Célèbre pour sa découverte du Mt PERDU en 1802, il a laissé son nom à un sommet voisin, le Soum de Ramoun, mais aussi à une fleur pyrénéenne, la Ramondia, ou encore à une rue de PAU, sans oublier
son violoncelle que vous pouvez voir au musée pyrénéen de Lourdes. Mais comment a fait ce Strasbourgeois éclectique, botaniste, géologue et artiste, pour atterrir à Barèges et devenir amoureux
des Pyrénées, au point de les explorer pendant 23 ans? Contemporain de Goethe qu'il rencontre à Strasbourg, le jeune Ramond veut se lancer dans une carrière littéraire. Ecrivain certes doué, dans
une forme rappelant Rousseau, il doit trouver un sujet lui permettant de percer: et c'est une idée de génie qui le rend célèbre: suite à un voyage à pied dans les Alpes suisses, Ramond lance la
"littérature de montagne": décrivant à ses contemporains ce monde des hauteurs, aussi étrange pour eux que ne l'est pour nous la planète Mars.

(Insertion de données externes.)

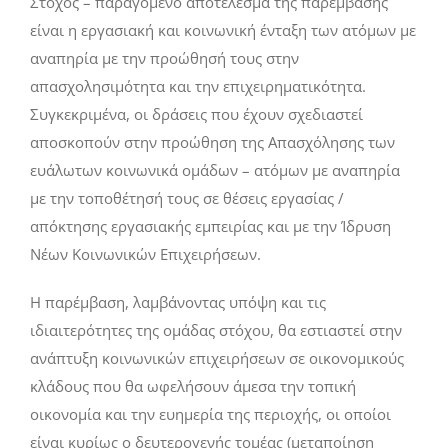
Στόχος – παραγόμενο αποτέλεσμα της παρέμβασης
είναι η εργασιακή και κοινωνική ένταξη των ατόμων με
αναπηρία με την προώθησή τους στην
απασχολησιμότητα και την επιχειρηματικότητα.
Συγκεκριμένα, οι δράσεις που έχουν σχεδιαστεί
αποσκοπούν στην προώθηση της Απασχόλησης των
ευάλωτων κοινωνικά ομάδων – ατόμων με αναπηρία
με την τοποθέτησή τους σε θέσεις εργασίας /
απόκτησης εργασιακής εμπειρίας και με την Ίδρυση
Νέων Κοινωνικών Επιχειρήσεων.
Η παρέμβαση, λαμβάνοντας υπόψη και τις
ιδιαιτερότητες της ομάδας στόχου, θα εστιαστεί στην
ανάπτυξη κοινωνικών επιχειρήσεων σε οικονομικούς
κλάδους που θα ωφελήσουν άμεσα την τοπική
οικονομία και την ευημερία της περιοχής, οι οποίοι
είναι κυρίως ο δευτερογενής τομέας (μεταποίηση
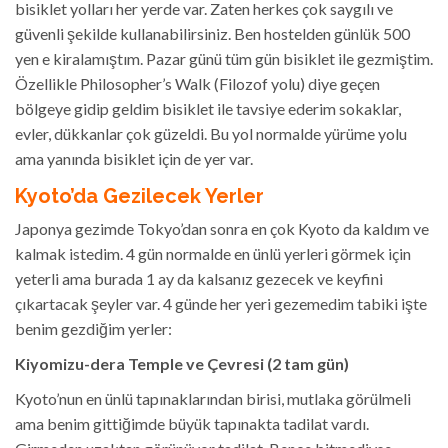
bisiklet yolları her yerde var. Zaten herkes çok saygılı ve
güvenli şekilde kullanabilirsiniz. Ben hostelden günlük 500
yen e kiralamıştım. Pazar günü tüm gün bisiklet ile gezmiştim.
Özellikle Philosopher’s Walk (Filozof yolu) diye geçen
bölgeye gidip geldim bisiklet ile tavsiye ederim sokaklar,
evler, dükkanlar çok güzeldi. Bu yol normalde yürüme yolu
ama yanında bisiklet için de yer var.
Kyoto’da Gezilecek Yerler
Japonya gezimde Tokyo’dan sonra en çok Kyoto da kaldım ve
kalmak istedim. 4 gün normalde en ünlü yerleri görmek için
yeterli ama burada 1 ay da kalsanız gezecek ve keyfini
çıkartacak şeyler var. 4 günde her yeri gezemedim tabiki işte
benim gezdiğim yerler:
Kiyomizu-dera Temple ve Çevresi (2 tam gün)
Kyoto’nun en ünlü tapınaklarından birisi, mutlaka görülmeli
ama benim gittiğimde büyük tapınakta tadilat vardı.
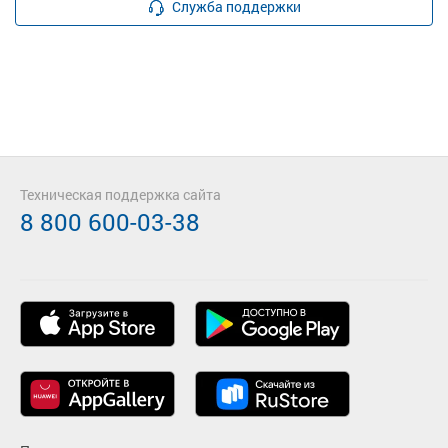
Служба поддержки
Техническая поддержка сайта
8 800 600-03-38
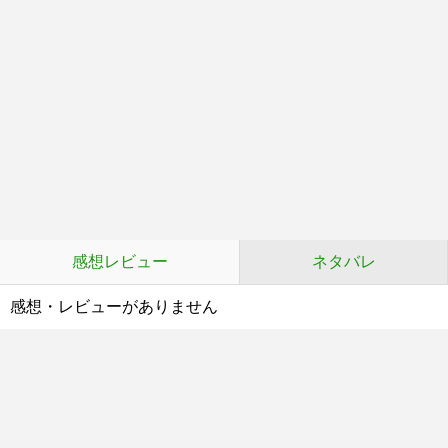
感想レビュー
ネタバレ
感想・レビューがありません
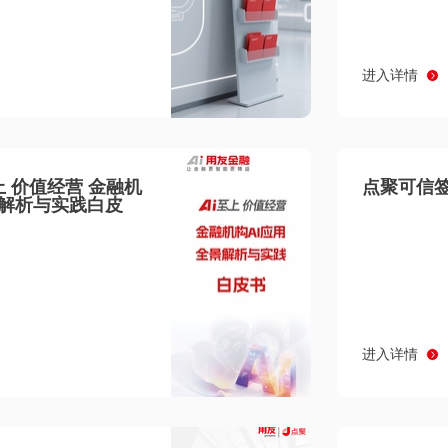
进入详情
至上 价值经营 金融机
点聚可信签
景解析与实践白皮
进入详情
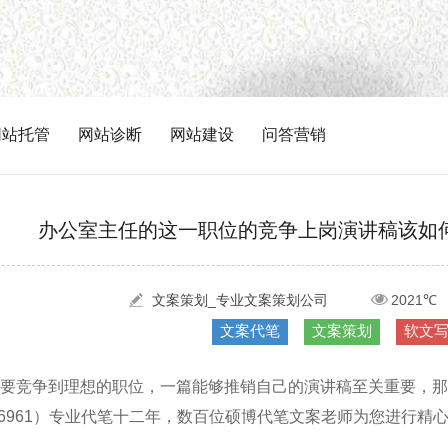
网站托管
网站诊断
网站建设
问答营销
办公室主任的这一职位的竞争上岗演讲稿该如
文案策划_专业文案策划公司
2021℃
文案代笔
文案策划
软文
要竞争到理想的职位，一篇能够推销自己的演讲稿至关重要，那
386961）专业代笔十二年，数百位硕博代笔文案老师为您进行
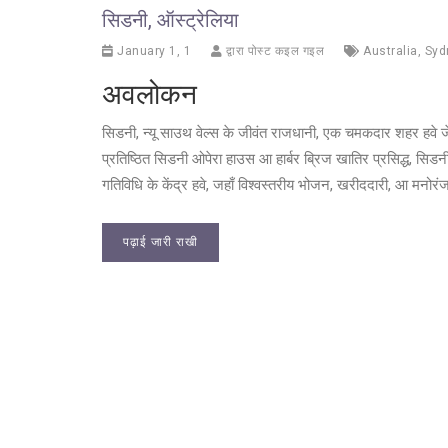
सिडनी, ऑस्ट्रेलिया
January 1, 1
द्वारा पोस्ट कइल गइल
Australia
,
Syd
अवलोकन
सिडनी, न्यू साउथ वेल्स के जीवंत राजधानी, एक चमकदार शहर हवे जे
प्रतिष्ठित सिडनी ओपेरा हाउस आ हार्बर ब्रिज खातिर प्रसिद्ध, सिडन
गतिविधि के केंद्र हवे, जहाँ विश्वस्तरीय भोजन, खरीददारी, आ मनोर
पढ़ाई जारी राखी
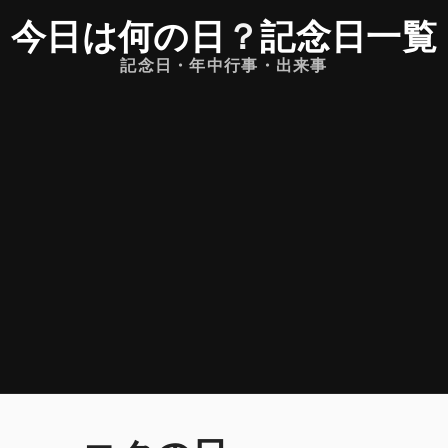
今日は何の日
？
記念日一覧
記念日・年中行事・出来事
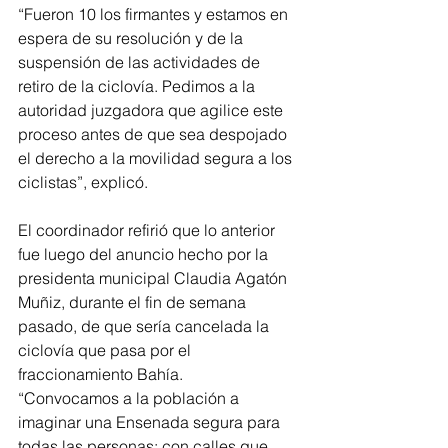
“Fueron 10 los firmantes y estamos en 
espera de su resolución y de la 
suspensión de las actividades de 
retiro de la ciclovía. Pedimos a la 
autoridad juzgadora que agilice este 
proceso antes de que sea despojado 
el derecho a la movilidad segura a los 
ciclistas”, explicó. 
El coordinador refirió que lo anterior 
fue luego del anuncio hecho por la 
presidenta municipal Claudia Agatón 
Muñiz, durante el fin de semana 
pasado, de que sería cancelada la 
ciclovía que pasa por el 
fraccionamiento Bahía. 
“Convocamos a la población a 
imaginar una Ensenada segura para 
todas las personas: con calles que 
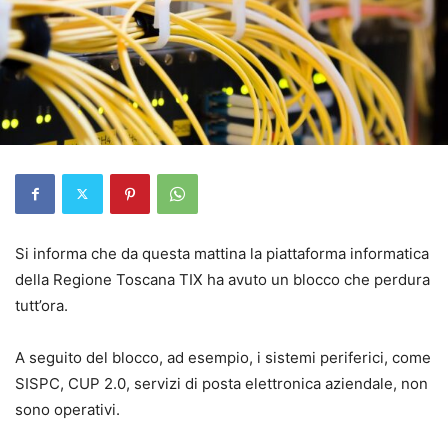
Si informa che da questa mattina la piattaforma informatica
della Regione Toscana TIX ha avuto un blocco che perdura
tutt’ora.
A seguito del blocco, ad esempio, i sistemi periferici, come
SISPC, CUP 2.0, servizi di posta elettronica aziendale, non
sono operativi.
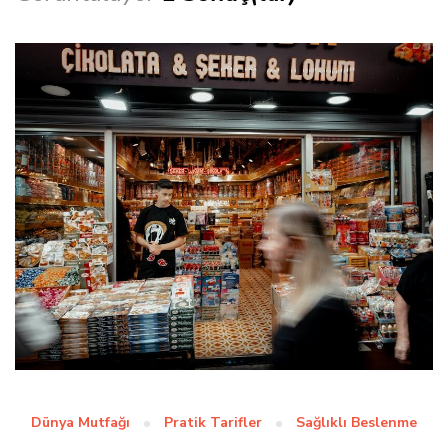
Dünya Mutfağı
Pratik Tarifler
Sağlıklı Beslenme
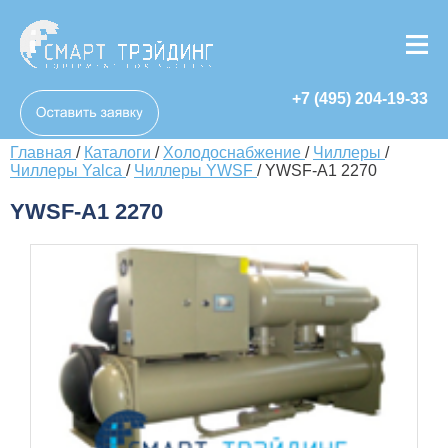
+7 (495) 204-19-33
Главная
/
Каталоги
/
Холодоснабжение
/
Чиллеры
/
Чиллеры Yalca
/
Чиллеры YWSF
/
YWSF-A1 2270
YWSF-A1 2270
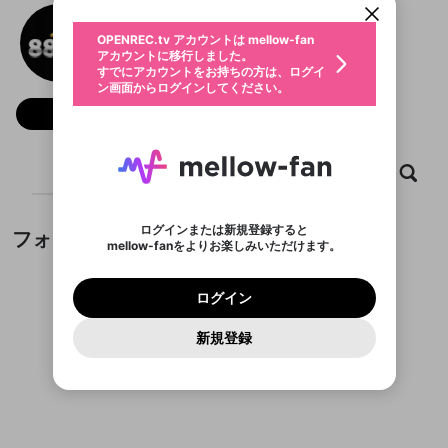
動画プレイリストを選択
生年月
88NN
固定動画に設定
不適切なユーザーとして報告しま
ファンレター
OPENREC.tv アカウントは mellow-fan
サブスクシェア
@
88nnzone
@
新規登録
ログイン
すか？
年
月
アカウントに移行しました。
マイページに表示されている動画 (ライブ配信、配
認証コードの入力
すでにアカウントをお持ちの方は、ログイ
生年月は登録後に変更できません。
信予定、アーカイブ、アップロード動画) をページ
選択できるプレイリストがありません。
応援している配信者にファンレターを送ることがで
ン画面からログインしてください。
ご確認ください
のトップに1つ固定できます。動画タイトル横のメ
ログイン
プレイリストは動画の再生画面で作成で
きます。好きなデザインを選んでメッセージを書い
ニューより設定することができます。
メールアドレスで新規登録
メールアドレスでログイン
問題を選択してください
フォロー
この限定コミュニティは、Discordで提供されてい
性別
きます。
たり、エールアイテムでデコレーションして、配信
メールアドレスにメールを送信しました。30分以内
パスワード再設定
ます。
者に届けましょう！
にメール記載の6桁の認証コードを入力してくださ
入力していただいたメールアドレ
男性
女性
その他
利用規約とプライバシーポリシーが更新されま
問題を選択してください
詳しくはこちら
※ファンレター機能は有料サービスです。
い。
または
または
ポイントが不足しています
した。 サービスを利用するには変更後の内容を
Discordアカウントをお持ちでない方
スに、パスワード再設定用URLを
セッションの有効期限が切れたた
ホーム
動画
キャプチャ
プレイリスト
登録したメールアドレスを入力し、送信してくださ
わいせつな表現
チームメンバーに追加しますか？
ブロックリストに追加しますか？
この動画の公開は終了しました
お住まいの地域
ご確認いただき、同意していただく必要があり
認証コード
い。
記載されたメールを送信しました
め、ログアウトしました
Discordとは？からDiscordにアクセス
X
X
ます。
mellowポイントの購入に進みますか？
他者を誹謗中傷する表現
のでご確認ください
0
6
ログインまたは新規登録すると
フォロワー
Discordアカウントを作成
mellow-fanをよりお楽しみいただけます。
キャンセル
キャンセル
OK
はい
OK
0
500
著作権の侵害
Google
Google
利用規約
プレミアム会員に入会
を確認しました。
OK
いいえ
はい
mellow-fan のメールアドレス（mellow-fan.comド
この画面からDiscordに参加する
利用規約
および
プライバシーポリシー
に同意頂いた上で
ログイン
プライバシーポリシー
を確認しました。
メイン及びcs.openrec.co.jpドメイン）が受信拒否設
次にお進みください。
OK
プライバシーの侵害
ご登録いただいた情報はサービスの向上を目的
ログイン
再設定する
動画プレイリストがありません
定に含まれていないかご確認ください。
Yahoo! JAPAN
Yahoo! JAPAN
Discordは第三者が提供するコミュニティーサービスで、
として使用いたします。
報告された問題については、利用規約に違反しているか
動画プレイリストを選択
パスワードを忘れた方は
こちら
過激な暴力や自傷行為
mellow-fanとは関わりがありません。Discordに関してのお
一部サービスをご利用いただくには、生年月の
どうかをスタッフが確認します。
この機能をむやみに使
新規登録
確認しました
問い合わせにはお答えすることができません。Discordの仕
アカウントをお持ちですか？
アカウントを作成する
登録が必要です。
用することは、利用規約違反になります。
様変更により、限定コミュニティ特典の提供が終了する可能
入力
なりすまし行為
Appleでサインアップ
Appleでサインイン
動画のプレイリストを一つ選択すると、そのプレイ
ご登録いただいた情報は公開されません。
性がありますが、その際の補償は一切行いません。外部サー
フォロワーがまだいません
リストの動画をマイページの上部にリストで表示す
ビスとのID連携に関する同意事項に同意の上、参加をお願い
閉じる
ることができます。
出会いを誘導する行為
ファンレターを作成
します。
送信
mellow-fanの
mellow-fanの
利用規約
利用規約
・
・
プライバシーポリシー
プライバシーポリシー
・
・
外部
外部
登録
外部サービスとのID連携に関する同意事項
サービスとのID連携に関する同意事項
サービスとのID連携に関する同意事項
に同意頂いた上
に同意頂いた上
閉じる
ねずみ講やマルチ商法
動画プレイリストを選択
アカウント作成
で、次にお進みください
で、次にお進みください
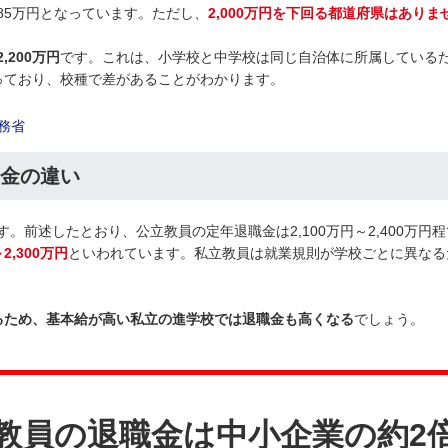
,285万円となっています。ただし、
2,000万円を下回る都道府県はありま
200万円
です。これは、小学校と中学校は同じ自治体に所属している
っており、校種で差があることがわかります。
務省
金の違い
。前述したとおり、公立教員の定年退職金は2,100万円～2,400万円
2,300万円
といわれています。私立教員は就業規則が学校ごとに異なる
るため、基本給が高い私立の進学校では退職金も高くなる
でしょう。
教員の退職金は中小企業の約2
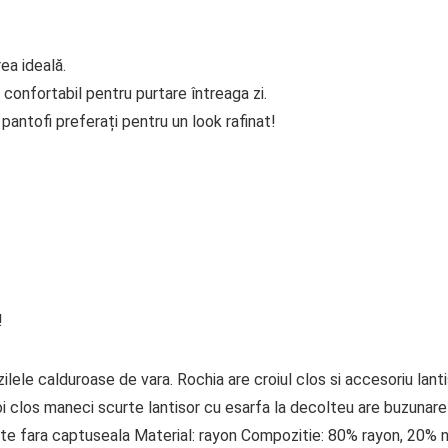
ea ideală.
 confortabil pentru purtare întreaga zi.
antofi preferați pentru un look rafinat!
!
zilele calduroase de vara. Rochia are croiul clos si accesoriu lant
oi clos maneci scurte lantisor cu esarfa la decolteu are buzunare
pate fara captuseala Material: rayon Compozitie: 80% rayon, 20% 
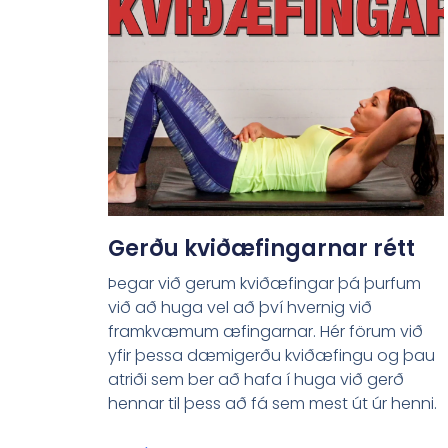
Gerðu kviðæfingarnar rétt
Þegar við gerum kviðæfingar þá þurfum
við að huga vel að því hvernig við
framkvæmum æfingarnar. Hér förum við
yfir þessa dæmigerðu kviðæfingu og þau
atriði sem ber að hafa í huga við gerð
hennar til þess að fá sem mest út úr henni.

Tout y passe, paysages minéraux, flore,
météorologie, sans oublier les émotions et états d'âmes des grimpeurs galvanisés par l'air vif des hauteurs. Tout Paris s'arrache ses pages. L'éditeur Grimm, ou encore Buffon ou Malesherbes
deviennent ses amis. Célèbre à 26 ans, Ramond se trouve alors un protecteur naturel, son évêque, le cardinal de Rohan. Le voilà donc, conseiller privé, puis secrétaire du cardinal. Rien à voir
avec les Pyrénées, et encore moins avec le Mont-Perdu. Mais laissons faire les hasards de la vie: Survient d'abord un alchimiste, le célèbre Cagliostro: il embobine notre cardinal, et au passage
son secrétaire, promu laborantin dans les expériences de transmutation. Ramond n'aimera jamais évoquer cette période, même sur ces vieux jours. Puis arrive l'affaire du collier de la reine, dont
vous avez lu la version romancée dans les trois mousquetaires. Bien qu'innocent, le maladroit cardinal se trouve compromis, traîné en justice, et exilé. Fidèle secrétaire, Ramond suit le cardinal
dans son infortune, et arrive en 1787 à Barèges, où le cardinal va "prendre les eaux". Le voilà donc, à 32 ans, entré en scène, prêt à explorer et raconter les Pyrénées, sans se douter de la
gloire qui l'attendra 15 ans plus tard, lorsqu'il parviendra enfin au sommet du Mt-Perdu.